Prove that $\mathcal T$ is a topology

We are first going to show that $h$ preserves inclusions. Suppose that $A\subset B$. This is equivalent to saying that there exists an $C\in \mathcal{P}(X)$ such that $A\cup C=B$. Applying $h$ to this equality, we find that $h(A\cup C)=h(A)\cup h(C)=h(B)$, here we used that $h$ goes through finite unions. Since $h(A)\cup h(C)=h(B)$, we have that $h(A)\subset h(B)$. Thus we showed that $A\subset B \Rightarrow h(A)\subset h(B)$. (The converse is not necessarily true).
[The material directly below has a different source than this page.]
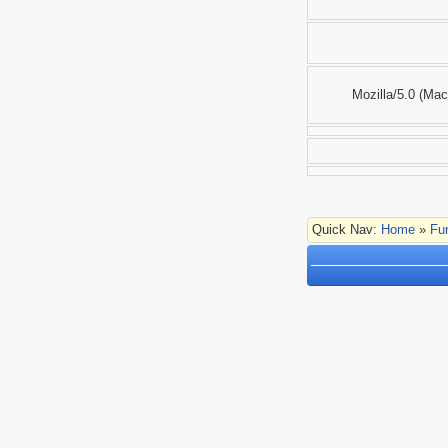
Mozilla/5.0 (Ma
Quick Nav:
Home
»
Fu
Now choose $A_i^C\in \mathcal{T}$ arbitrarily. Then $\cap_i A_i\subset h(\cap_i A_i)$ by the third property of $h$. Notice that $\cap_i A_i\subset A_i$, applying $h$ to this inclusion, we get that $$h(\cap_iA_i)\subset h(A_i)=A_i$$ holds for all $i$. Here we used that $h(A_i)=A_i$ since $A_i^C\in \mathcal{T}$. Since the above property holds for all $i$, we conclude that $h(\cap_i A_i)\subset \cap_i A_i$. Thus $h(\cap_i A_i)=\cap_i A_i$, which we needed to show by my comment above. Notice that we didn't use that $h\circ h=h$.